Faz uns dez anos que deixei de fazer banda desenhada. Na altura estava a começar a odiar cada página, cada quadradinho. Era um esforço imenso que não compensava. Quando ainda me perguntam porque não volto a desenhar, eu não digo o que realmente penso. Demorei dois anos a aprender a nadar com alguma fluência. Durante esse tempo descobri que percorrer uma piscina de uma ponta à outra é aprender a gerir uma lenta asfixia. Por melhor que se nade, só se aprende a fazer isso cada vez melhor. É sempre desconfortável. Nadar melhor é estar disposto a enfrentar isso. Na banda desenhada deixei de o conseguir fazer.
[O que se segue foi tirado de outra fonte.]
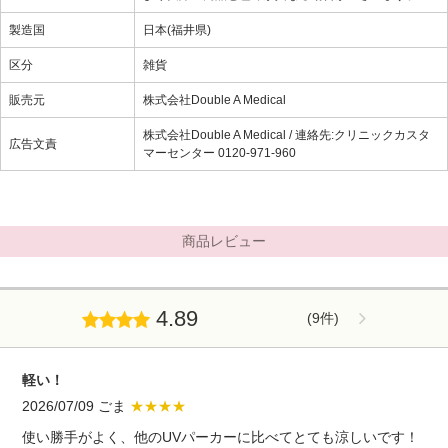
製造国
日本(福井県)
区分
雑貨
販売元
株式会社Double A Medical
株式会社Double A Medical / 連絡先:クリニックカスタ
広告文責
マーセンター 0120-971-960
商品レビュー
4.89
(9件)
軽い！
2026/07/09 ごま
★★★★
使い勝手がよく、他のUVパーカーに比べてとても涼しいです！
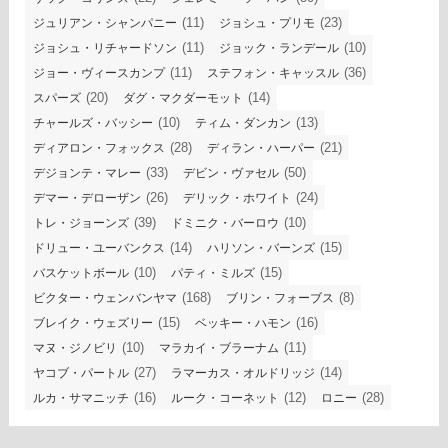
(11)
(23)
ジュリアン・シャンパニー
ジョシュ・プリモ
(11)
(10)
ジョシュ・リチャードソン
ジョック・ランデール
(11)
(36)
ジョー・ヴィースカンプ
ステフォン・キャッスル
(20)
(14)
スパーズ
ダグ・マクダーモット
(10)
(13)
チャールズ・バッシー
ティム・ダンカン
(28)
(21)
ディアロン・フォックス
ディラン・ハーパー
(33)
(50)
デジョンテ・マレー
デビン・ヴァセル
(26)
(24)
デマー・デローザン
デリック・ホワイト
(39)
(10)
トレ・ジョーンズ
ドミニク・バーロウ
(14)
(15)
ドリュー・ユーバンクス
ハリソン・バーンズ
(10)
(15)
バスケットボール
パティ・ミルズ
(168)
(8)
ビクター・ウェンバンヤマ
ブリン・フォーブス
(15)
(16)
ブレイク・ウェズリー
ベッキー・ハモン
(10)
(11)
マヌ・ジノビリ
マラカイ・ブラーナム
(27)
(14)
ヤコブ・パートル
ラマーカス・オルドリッジ
(16)
(12)
(28)
ルカ・サマニッチ
ルーク・コーネット
ロニー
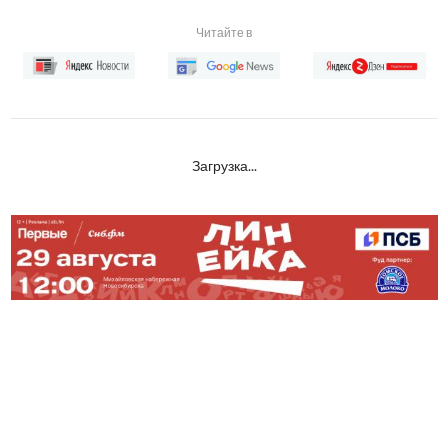
Читайте в
Загрузка...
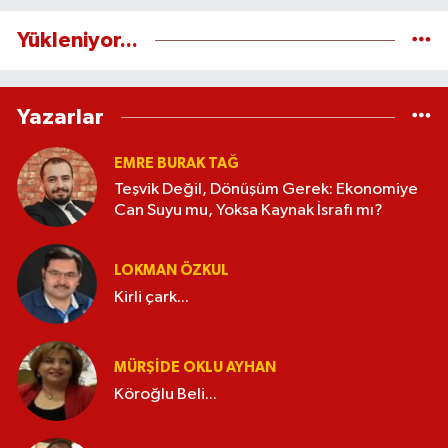
Yükleniyor...
Yazarlar
EMRE BURAK TAĞ
Teşvik Değil, Dönüşüm Gerek: Ekonomiye
Can Suyu mu, Yoksa Kaynak İsrafı mı?
LOKMAN ÖZKUL
Kirli çark...
MÜRŞIDE OKLU AYHAN
Köroğlu Beli...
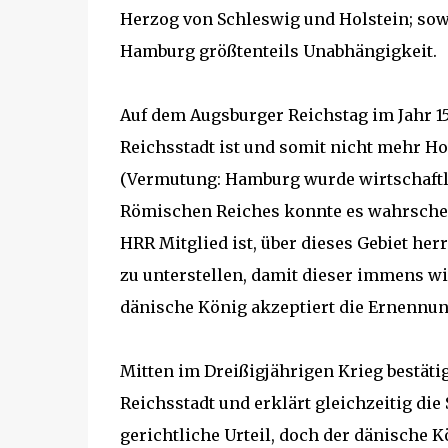
Herzog von Schleswig und Holstein; so
Hamburg größtenteils Unabhängigkeit.
Auf dem Augsburger Reichstag im Jahr 15
Reichsstadt ist und somit nicht mehr Ho
(Vermutung: Hamburg wurde wirtschaftli
Römischen Reiches konnte es wahrschei
HRR Mitglied ist, über dieses Gebiet her
zu unterstellen, damit dieser immens wi
dänische König akzeptiert die Ernennung
Mitten im Dreißigjährigen Krieg bestä
Reichsstadt und erklärt gleichzeitig die 
gerichtliche Urteil, doch der dänische Kö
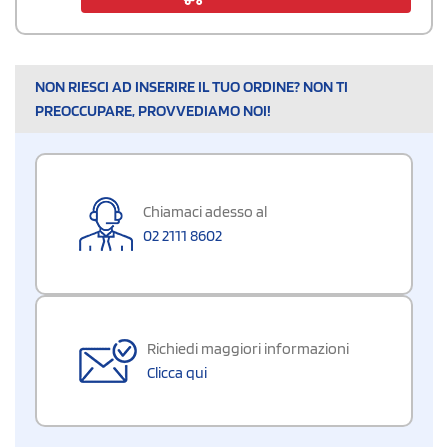
NON RIESCI AD INSERIRE IL TUO ORDINE? NON TI
PREOCCUPARE, PROVVEDIAMO NOI!
Chiamaci adesso al
02 2111 8602
Richiedi maggiori informazioni
Clicca qui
Tenho um fascínio por criadores que começaram a não suportar a sua própria obra. João Abel Manta, que abandonou os cartoon para se dedicar com menos sucesso à pintura, por exemplo. Rimbaud. Nem se trata de a odiarem, de asfixiarem nela, mas de simplesmente um dia darem um passo ao lado. Sairem.
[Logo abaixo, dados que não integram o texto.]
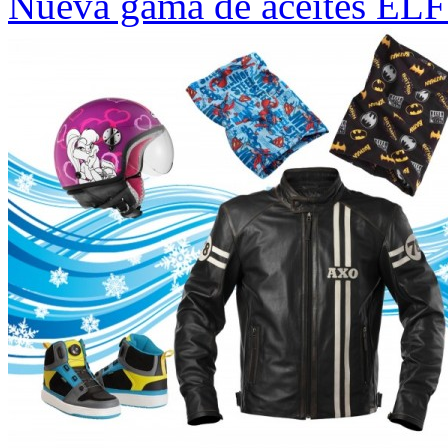
Nueva gama de aceites EL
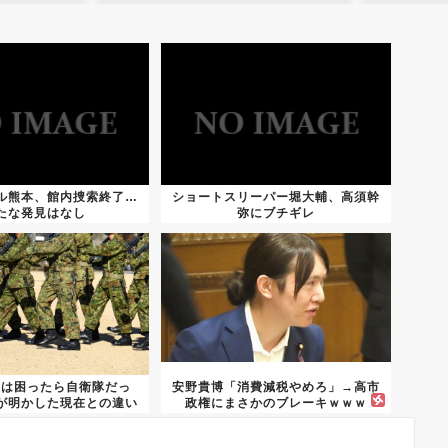
ル熊本、館内捜索終了…
ショートスリーパー堀大輔、高須幹
たな発見はなし
弥にブチギレ
昔は困ったら自衛隊だっ
安野貴博「消費減税やめろ」→高市
が明かした現在との違い
政権にまさかのブレーキｗｗｗ
がこち...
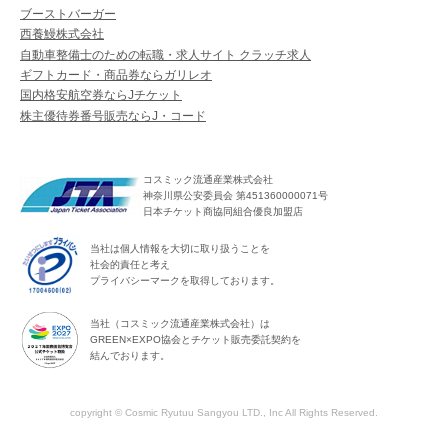
ブーストバーガー
西養鰻株式会社
自動車整備士のための転職・求人サイト クラッチ求人
ギフトカード・商品券ならガリレオ
国内格安航空券ならJチケット
株主優待券番号販売ならJ・コード
コスミック流通産業株式会社
神奈川県公安委員会 第451360000071号
日本チケット商協同組合優良加盟店
当社は個人情報を大切に取り扱うことを
社会的責任と考え
プライバシーマークを取得しております。
当社（コスミック流通産業株式会社）は
GREEN×EXPO協会とチケット販売委託契約を
結んでおります。
copyright © Cosmic Ryutuu Sangyou LTD., Inc All Rights Reserved.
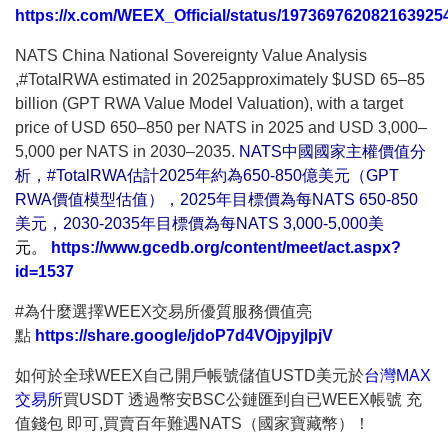
https://x.com/WEEX_Official/status/197369762082163925
NATS China National Sovereignty Value Analysis
,#TotalRWA estimated in 2025approximately $USD 65–85
billion (GPT RWA Value Model Valuation), with a target
price of USD 650–850 per NATS in 2025 and USD 3,000–
5,000 per NATS in 2030–2035.
NATS中國國家主權價值分
析，#TotalRWA估計2025年約為650-850億美元（GPT
RWA價值模型估值），2025年目標價為每NATS 650-850
美元，2030-2035年目標價為每NATS 3,000-5,000美
元。
https://www.gcedb.org/content/meet/act.aspx?
id=1537
#為什麼選擇WEEX交易所優質服務價值亮
點
https://share.google/jdoP7d4VOjpyjlpjV
如何於全球WEEX自己開戶帳號儲值USTD美元於
台灣MAX
交易所
買USDT 透過幣安BSC公鏈匯到自已WEEX帳號 充
值錢包 即可,買賣百年難遇NATS（國家寶藏幣）！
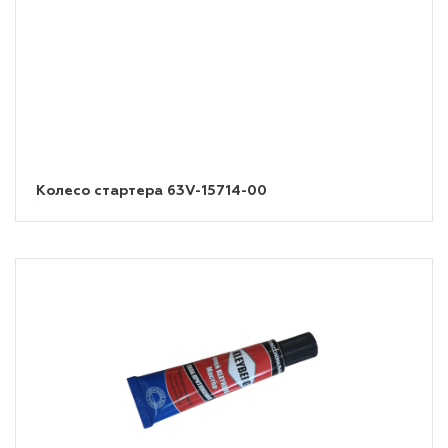
Колесо стартера 63V-15714-00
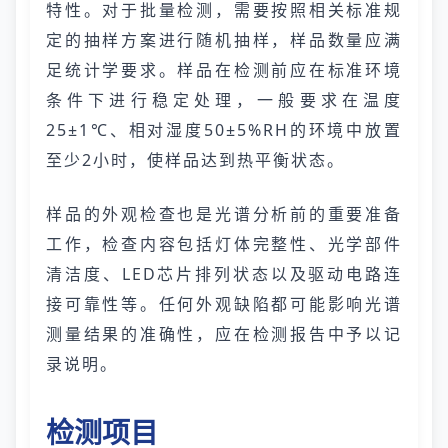
特性。对于批量检测，需要按照相关标准规
定的抽样方案进行随机抽样，样品数量应满
足统计学要求。样品在检测前应在标准环境
条件下进行稳定处理，一般要求在温度
25±1℃、相对湿度50±5%RH的环境中放置
至少2小时，使样品达到热平衡状态。
样品的外观检查也是光谱分析前的重要准备
工作，检查内容包括灯体完整性、光学部件
清洁度、LED芯片排列状态以及驱动电路连
接可靠性等。任何外观缺陷都可能影响光谱
测量结果的准确性，应在检测报告中予以记
录说明。
检测项目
Por estes dias, gostamos cada vez mais de autores. Ouvimos com atenção o que nos dizem mesmo que seja ofensivo, inofensivo, trivial dos dois lados, inútil. A nossa arquitectura, design, cinema, arte, prefere os autores, a figura, o herói à própria obra. Acreditamos que, por se falar com o autor, percebemos finalmente a coisa. Sobretudo quando ele se recusa ou é mal disposto, maldito. E assim acreditamos que, por jantar com ele, por beber um copo, por ver a sua intimidade, o percebemos melhor.
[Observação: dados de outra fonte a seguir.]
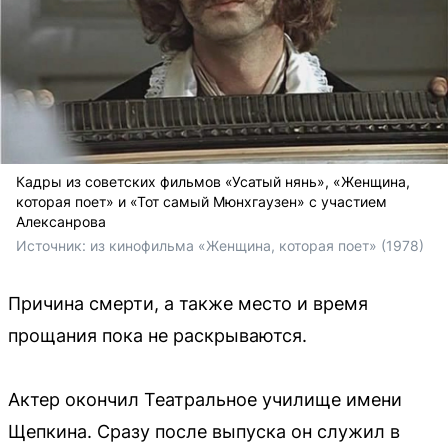
Кадры из советских фильмов «Усатый нянь», «Женщина,
которая поет» и «Тот самый Мюнхгаузен» с участием
Алексанрова
Источник: 
из кинофильма «Женщина, которая поет» (1978)
Причина смерти, а также место и время
прощания пока не раскрываются.
Актер окончил Театральное училище имени
Щепкина. Сразу после выпуска он служил в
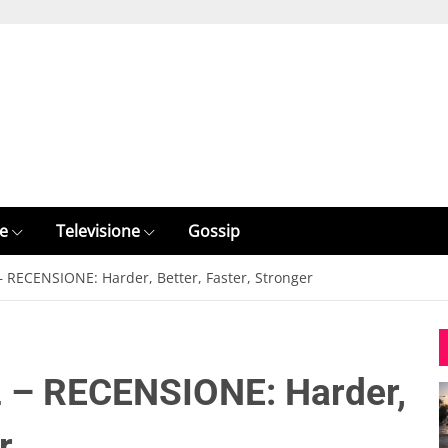
e
Televisione
Gossip
 RECENSIONE: Harder, Better, Faster, Stronger
 – RECENSIONE: Harder,
r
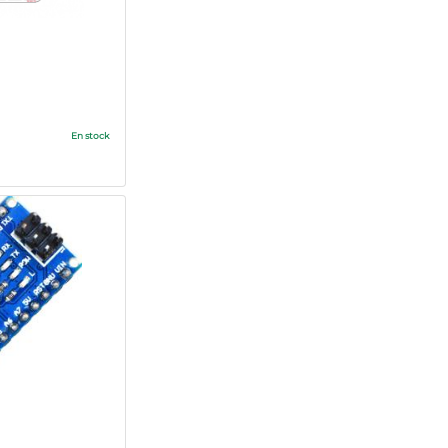
En stock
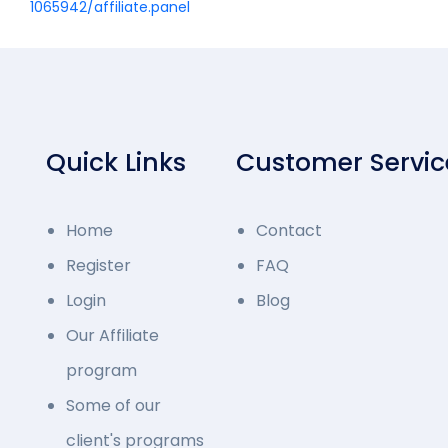
1065942/affiliate.panel
Quick Links
Customer Servic
Home
Contact
Register
FAQ
Login
Blog
Our Affiliate
program
Some of our
client's programs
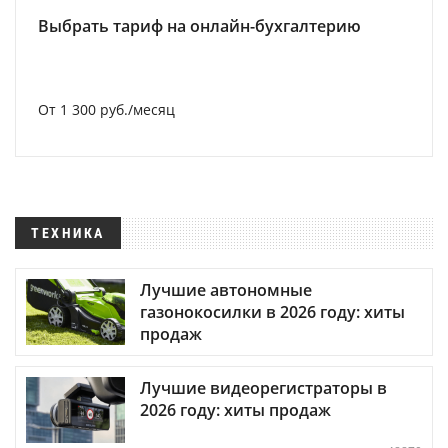
Выбрать тариф на онлайн-бухгалтерию
От 1 300 руб./месяц
ТЕХНИКА
Лучшие автономные
газонокосилки в 2026 году: хиты
продаж
Лучшие видеорегистраторы в
2026 году: хиты продаж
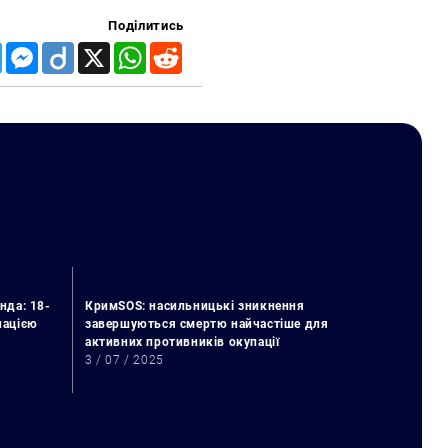
Поділитись
Telegram
Messenger
Diigo
X
WhatsApp
Reddit
нда: 18-
КримSOS: насильницькі зникнення
упацією
завершуються смертю найчастіше для
активних противників окупації
3 / 07 / 2025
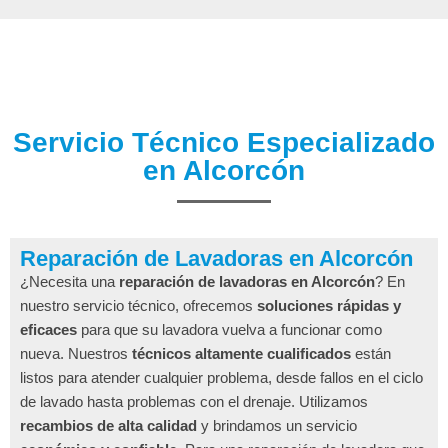
Servicio Técnico Especializado
en Alcorcón
Reparación de Lavadoras en Alcorcón
¿Necesita una
reparación de lavadoras en Alcorcón
? En
nuestro servicio técnico, ofrecemos
soluciones rápidas y
eficaces
para que su lavadora vuelva a funcionar como
nueva. Nuestros
técnicos altamente cualificados
están
listos para atender cualquier problema, desde fallos en el ciclo
de lavado hasta problemas con el drenaje. Utilizamos
recambios de alta calidad
y brindamos un servicio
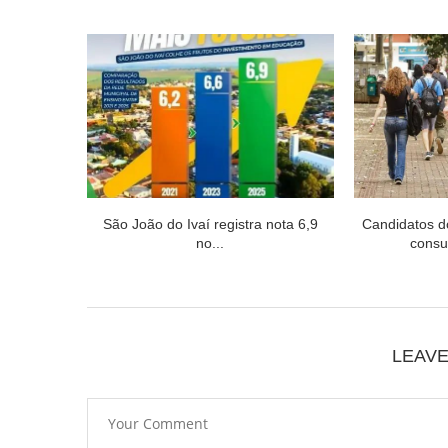
São João do Ivaí registra nota 6,9
Candidatos 
no...
consul
LEAV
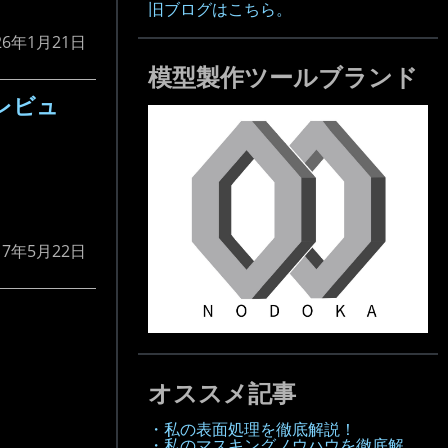
旧ブログはこちら。
26年1月21日
模型製作ツールブランド
レビュ
17年5月22日
オススメ記事
・私の表面処理を徹底解説！
・私のマスキングノウハウを徹底解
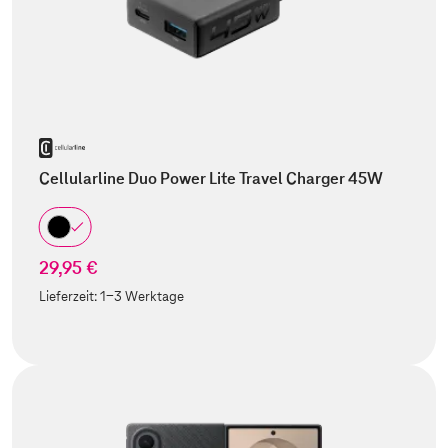
Cellularline Duo Power Lite Travel Charger 45W
29,95 €
Lieferzeit:
1-3 Werktage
Mas eu gosto desses autores que não suportam a própria obra porque nos ajudam a perceber que por vezes a obra não é feita por quem a abandona mas por quem a recebe. Às vezes, a obra ultrapassa o seu criador e torna-se uma coisa do público. Toda a obra é como um filme de culto, daqueles tão maus que ganham um público, apesar do seu autor, apesar das suas intenções ou falta delas.